• **WORK REQUIRED**
Every line from the one containing "Магазин кондитерского" through the end of the data is to be copied exactly, and nothing outside that range.

━━ RECORDS PROVIDED

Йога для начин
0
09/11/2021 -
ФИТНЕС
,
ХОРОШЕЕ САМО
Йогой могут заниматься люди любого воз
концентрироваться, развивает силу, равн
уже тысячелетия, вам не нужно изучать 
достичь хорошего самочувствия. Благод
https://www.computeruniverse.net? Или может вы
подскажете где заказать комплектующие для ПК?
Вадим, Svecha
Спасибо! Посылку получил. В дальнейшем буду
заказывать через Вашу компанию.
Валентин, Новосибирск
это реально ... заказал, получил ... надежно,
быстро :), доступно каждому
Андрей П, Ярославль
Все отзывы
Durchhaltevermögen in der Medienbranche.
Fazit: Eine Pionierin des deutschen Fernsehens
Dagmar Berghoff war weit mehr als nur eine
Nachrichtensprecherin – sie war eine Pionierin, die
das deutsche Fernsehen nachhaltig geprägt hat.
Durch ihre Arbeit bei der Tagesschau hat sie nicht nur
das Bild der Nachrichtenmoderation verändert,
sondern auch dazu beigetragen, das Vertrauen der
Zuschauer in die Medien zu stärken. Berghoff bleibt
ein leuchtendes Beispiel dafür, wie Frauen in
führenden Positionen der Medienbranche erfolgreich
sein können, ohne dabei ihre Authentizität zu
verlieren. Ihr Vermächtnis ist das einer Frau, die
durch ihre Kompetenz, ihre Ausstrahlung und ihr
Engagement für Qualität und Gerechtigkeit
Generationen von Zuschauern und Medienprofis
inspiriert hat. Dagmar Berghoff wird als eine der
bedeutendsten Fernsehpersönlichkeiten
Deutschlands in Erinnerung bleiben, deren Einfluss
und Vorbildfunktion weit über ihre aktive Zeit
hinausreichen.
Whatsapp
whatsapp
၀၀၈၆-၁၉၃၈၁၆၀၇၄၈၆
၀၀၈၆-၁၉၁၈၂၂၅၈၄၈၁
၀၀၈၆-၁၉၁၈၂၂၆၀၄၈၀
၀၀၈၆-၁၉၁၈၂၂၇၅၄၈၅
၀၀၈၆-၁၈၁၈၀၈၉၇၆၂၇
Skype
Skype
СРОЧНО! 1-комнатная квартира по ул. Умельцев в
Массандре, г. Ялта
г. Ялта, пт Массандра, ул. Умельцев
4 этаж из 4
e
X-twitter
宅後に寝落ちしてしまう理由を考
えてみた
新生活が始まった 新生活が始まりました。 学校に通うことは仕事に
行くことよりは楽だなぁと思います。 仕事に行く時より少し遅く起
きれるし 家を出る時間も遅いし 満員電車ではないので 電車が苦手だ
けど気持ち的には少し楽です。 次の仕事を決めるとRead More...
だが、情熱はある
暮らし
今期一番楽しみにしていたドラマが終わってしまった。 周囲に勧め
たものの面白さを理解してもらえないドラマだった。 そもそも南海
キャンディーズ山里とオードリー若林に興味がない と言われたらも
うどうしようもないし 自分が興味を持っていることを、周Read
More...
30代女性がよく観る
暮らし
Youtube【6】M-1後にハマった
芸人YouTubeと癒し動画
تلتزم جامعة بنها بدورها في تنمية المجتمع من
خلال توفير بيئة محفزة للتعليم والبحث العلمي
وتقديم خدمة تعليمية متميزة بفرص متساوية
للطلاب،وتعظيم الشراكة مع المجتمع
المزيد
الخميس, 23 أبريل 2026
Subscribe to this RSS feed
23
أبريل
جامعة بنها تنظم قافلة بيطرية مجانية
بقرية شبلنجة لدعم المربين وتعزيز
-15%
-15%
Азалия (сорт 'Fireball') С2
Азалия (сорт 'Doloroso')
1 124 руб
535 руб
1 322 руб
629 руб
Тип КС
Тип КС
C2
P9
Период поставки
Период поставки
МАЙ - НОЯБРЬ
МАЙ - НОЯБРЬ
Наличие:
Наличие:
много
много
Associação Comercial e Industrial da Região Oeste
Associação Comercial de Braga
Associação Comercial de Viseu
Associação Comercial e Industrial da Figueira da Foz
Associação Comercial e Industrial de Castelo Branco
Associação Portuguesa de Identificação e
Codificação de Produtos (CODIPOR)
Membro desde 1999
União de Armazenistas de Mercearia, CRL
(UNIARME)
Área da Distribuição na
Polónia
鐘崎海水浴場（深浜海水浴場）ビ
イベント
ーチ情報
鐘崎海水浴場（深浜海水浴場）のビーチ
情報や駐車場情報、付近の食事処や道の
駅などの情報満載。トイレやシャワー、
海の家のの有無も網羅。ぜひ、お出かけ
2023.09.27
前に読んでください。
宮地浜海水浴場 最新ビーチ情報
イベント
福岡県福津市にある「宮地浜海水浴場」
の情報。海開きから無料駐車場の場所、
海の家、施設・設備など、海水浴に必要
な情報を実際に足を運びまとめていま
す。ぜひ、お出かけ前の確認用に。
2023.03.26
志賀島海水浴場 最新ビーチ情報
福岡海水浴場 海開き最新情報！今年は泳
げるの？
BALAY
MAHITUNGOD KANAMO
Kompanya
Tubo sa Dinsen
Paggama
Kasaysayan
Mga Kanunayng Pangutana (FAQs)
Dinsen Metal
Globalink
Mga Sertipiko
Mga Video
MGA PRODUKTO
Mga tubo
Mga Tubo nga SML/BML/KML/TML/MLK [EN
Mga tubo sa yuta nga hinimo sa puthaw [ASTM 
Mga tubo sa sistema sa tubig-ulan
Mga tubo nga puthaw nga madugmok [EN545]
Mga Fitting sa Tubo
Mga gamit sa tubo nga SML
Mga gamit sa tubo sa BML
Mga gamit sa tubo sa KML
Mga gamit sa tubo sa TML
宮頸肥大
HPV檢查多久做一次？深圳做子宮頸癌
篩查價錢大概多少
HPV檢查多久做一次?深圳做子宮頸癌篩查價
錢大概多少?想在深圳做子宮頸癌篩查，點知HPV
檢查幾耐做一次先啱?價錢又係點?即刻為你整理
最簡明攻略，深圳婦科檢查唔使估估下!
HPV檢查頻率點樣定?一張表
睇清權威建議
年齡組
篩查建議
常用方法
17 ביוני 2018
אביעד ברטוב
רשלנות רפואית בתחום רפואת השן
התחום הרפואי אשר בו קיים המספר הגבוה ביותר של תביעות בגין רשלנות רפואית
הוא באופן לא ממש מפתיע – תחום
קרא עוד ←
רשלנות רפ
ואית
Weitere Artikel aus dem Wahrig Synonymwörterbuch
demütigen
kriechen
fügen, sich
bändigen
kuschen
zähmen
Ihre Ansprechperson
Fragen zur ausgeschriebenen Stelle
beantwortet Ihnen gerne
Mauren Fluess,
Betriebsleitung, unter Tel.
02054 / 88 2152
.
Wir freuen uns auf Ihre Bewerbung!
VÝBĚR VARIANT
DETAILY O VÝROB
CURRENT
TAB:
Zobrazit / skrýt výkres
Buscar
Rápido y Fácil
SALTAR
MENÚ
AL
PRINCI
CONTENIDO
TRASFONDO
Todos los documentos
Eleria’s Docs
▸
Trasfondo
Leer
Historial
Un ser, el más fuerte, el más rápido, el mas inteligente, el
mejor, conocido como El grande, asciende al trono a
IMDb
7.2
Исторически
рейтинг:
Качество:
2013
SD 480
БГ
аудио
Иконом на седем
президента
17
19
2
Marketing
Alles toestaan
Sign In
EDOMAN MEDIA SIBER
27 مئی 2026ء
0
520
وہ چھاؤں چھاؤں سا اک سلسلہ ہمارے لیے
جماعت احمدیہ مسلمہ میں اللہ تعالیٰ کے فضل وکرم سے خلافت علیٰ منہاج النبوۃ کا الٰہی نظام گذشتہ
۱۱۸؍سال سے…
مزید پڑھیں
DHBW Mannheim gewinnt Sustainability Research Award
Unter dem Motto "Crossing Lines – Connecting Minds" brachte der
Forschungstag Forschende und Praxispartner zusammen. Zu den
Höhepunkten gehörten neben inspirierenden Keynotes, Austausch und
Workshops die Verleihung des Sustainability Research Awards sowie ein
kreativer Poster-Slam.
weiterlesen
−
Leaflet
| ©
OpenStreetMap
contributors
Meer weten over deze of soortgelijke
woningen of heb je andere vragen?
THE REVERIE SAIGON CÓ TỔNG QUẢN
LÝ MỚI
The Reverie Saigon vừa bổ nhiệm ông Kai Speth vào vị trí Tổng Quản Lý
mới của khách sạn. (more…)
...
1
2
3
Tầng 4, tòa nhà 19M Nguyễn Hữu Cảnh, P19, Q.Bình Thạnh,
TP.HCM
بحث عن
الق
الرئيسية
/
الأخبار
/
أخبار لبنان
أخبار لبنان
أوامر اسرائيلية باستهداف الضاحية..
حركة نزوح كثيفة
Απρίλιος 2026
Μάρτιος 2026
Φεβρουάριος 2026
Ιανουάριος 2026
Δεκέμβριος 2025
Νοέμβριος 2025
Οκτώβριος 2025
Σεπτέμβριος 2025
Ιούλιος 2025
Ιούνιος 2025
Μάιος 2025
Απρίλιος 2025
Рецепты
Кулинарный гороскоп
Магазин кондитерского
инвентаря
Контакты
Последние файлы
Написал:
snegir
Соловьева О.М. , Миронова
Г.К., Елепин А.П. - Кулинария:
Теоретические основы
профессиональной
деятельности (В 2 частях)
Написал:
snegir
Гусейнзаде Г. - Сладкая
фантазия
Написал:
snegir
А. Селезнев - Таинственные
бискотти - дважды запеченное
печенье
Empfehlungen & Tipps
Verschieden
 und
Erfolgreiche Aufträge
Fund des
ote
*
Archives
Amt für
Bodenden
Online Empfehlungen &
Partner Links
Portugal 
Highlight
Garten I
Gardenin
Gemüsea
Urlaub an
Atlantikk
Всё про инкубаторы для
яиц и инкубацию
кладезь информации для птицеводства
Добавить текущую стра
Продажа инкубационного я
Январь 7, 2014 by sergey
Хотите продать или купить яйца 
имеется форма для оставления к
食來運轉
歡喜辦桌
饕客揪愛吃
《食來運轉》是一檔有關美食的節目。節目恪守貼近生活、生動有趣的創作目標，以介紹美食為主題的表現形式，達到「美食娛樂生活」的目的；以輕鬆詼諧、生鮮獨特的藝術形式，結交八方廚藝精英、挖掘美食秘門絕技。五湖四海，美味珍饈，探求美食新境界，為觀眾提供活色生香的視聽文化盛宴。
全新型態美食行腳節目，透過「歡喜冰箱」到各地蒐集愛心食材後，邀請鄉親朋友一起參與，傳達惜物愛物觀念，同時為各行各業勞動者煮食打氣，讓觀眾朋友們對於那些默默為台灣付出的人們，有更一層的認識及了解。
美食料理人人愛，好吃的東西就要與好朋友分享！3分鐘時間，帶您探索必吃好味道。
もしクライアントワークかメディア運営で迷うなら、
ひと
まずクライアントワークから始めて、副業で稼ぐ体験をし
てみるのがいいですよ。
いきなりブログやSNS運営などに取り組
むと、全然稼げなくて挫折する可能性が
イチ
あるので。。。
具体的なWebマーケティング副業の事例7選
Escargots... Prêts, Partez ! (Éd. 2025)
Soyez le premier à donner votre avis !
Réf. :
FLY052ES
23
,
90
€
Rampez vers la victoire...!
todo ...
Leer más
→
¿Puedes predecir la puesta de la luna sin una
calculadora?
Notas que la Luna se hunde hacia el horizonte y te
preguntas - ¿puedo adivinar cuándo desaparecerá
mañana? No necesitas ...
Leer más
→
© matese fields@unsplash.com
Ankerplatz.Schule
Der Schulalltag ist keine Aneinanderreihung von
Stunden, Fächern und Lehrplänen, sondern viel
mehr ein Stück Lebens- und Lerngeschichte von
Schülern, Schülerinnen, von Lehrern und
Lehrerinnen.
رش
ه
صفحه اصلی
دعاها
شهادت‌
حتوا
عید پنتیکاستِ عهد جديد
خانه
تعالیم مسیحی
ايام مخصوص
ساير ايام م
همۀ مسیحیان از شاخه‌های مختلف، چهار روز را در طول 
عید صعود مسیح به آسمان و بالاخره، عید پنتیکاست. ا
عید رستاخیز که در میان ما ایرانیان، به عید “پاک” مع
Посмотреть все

━━━━

• **OUTPUT FOR THIS EXERCISE**
Магазин кондитерского
инвентаря
Контакты
Последние файлы
Написал:
snegir
Соловьева О.М. , Миронова
Г.К., Елепин А.П. - Кулинария:
Теоретические основы
профессиональной
деятельности (В 2 частях)
Написал:
snegir
Гусейнзаде Г. - Сладкая
фантазия
Написал:
snegir
А. Селезнев - Таинственные
бискотти - дважды запеченное
печенье
Empfehlungen & Tipps
Verschieden
 und
Erfolgreiche Aufträge
Fund des
ote
*
Archives
Amt für
Bodenden
Online Empfehlungen &
Partner Links
Portugal 
Highlight
Garten I
Gardenin
Gemüsea
Urlaub an
Atlantikk
Всё про инкубаторы для
яиц и инкубацию
кладезь информации для птицеводства
Добавить текущую стра
Продажа инкубационного я
Январь 7, 2014 by sergey
Хотите продать или купить яйца 
имеется форма для оставления к
食來運轉
歡喜辦桌
饕客揪愛吃
《食來運轉》是一檔有關美食的節目。節目恪守貼近生活、生動有趣的創作目標，以介紹美食為主題的表現形式，達到「美食娛樂生活」的目的；以輕鬆詼諧、生鮮獨特的藝術形式，結交八方廚藝精英、挖掘美食秘門絕技。五湖四海，美味珍饈，探求美食新境界，為觀眾提供活色生香的視聽文化盛宴。
全新型態美食行腳節目，透過「歡喜冰箱」到各地蒐集愛心食材後，邀請鄉親朋友一起參與，傳達惜物愛物觀念，同時為各行各業勞動者煮食打氣，讓觀眾朋友們對於那些默默為台灣付出的人們，有更一層的認識及了解。
美食料理人人愛，好吃的東西就要與好朋友分享！3分鐘時間，帶您探索必吃好味道。
もしクライアントワークかメディア運営で迷うなら、
ひと
まずクライアントワークから始めて、副業で稼ぐ体験をし
てみるのがいいですよ。
いきなりブログやSNS運営などに取り組
むと、全然稼げなくて挫折する可能性が
イチ
あるので。。。
具体的なWebマーケティング副業の事例7選
Escargots... Prêts, Partez ! (Éd. 2025)
Soyez le premier à donner votre avis !
Réf. :
FLY052ES
23
,
90
€
Rampez vers la victoire...!
todo ...
Leer más
→
¿Puedes predecir la puesta de la luna sin una
calculadora?
Notas que la Luna se hunde hacia el horizonte y te
preguntas - ¿puedo adivinar cuándo desaparecerá
mañana? No necesitas ...
Leer más
→
© matese fields@unsplash.com
Ankerplatz.Schule
Der Schulalltag ist keine Aneinanderreihung von
Stunden, Fächern und Lehrplänen, sondern viel
mehr ein Stück Lebens- und Lerngeschichte von
Schülern, Schülerinnen, von Lehrern und
Lehrerinnen.
رش
ه
صفحه اصلی
دعاها
شهادت‌
حتوا
عید پنتیکاستِ عهد جديد
خانه
تعالیم مسیحی
ايام مخصوص
ساير ايام م
همۀ مسیحیان از شاخه‌های مختلف، چهار روز را در طول 
عید صعود مسیح به آسمان و بالاخره، عید پنتیکاست. ا
عید رستاخیز که در میان ما ایرانیان، به عید “پاک” مع
Посмотреть все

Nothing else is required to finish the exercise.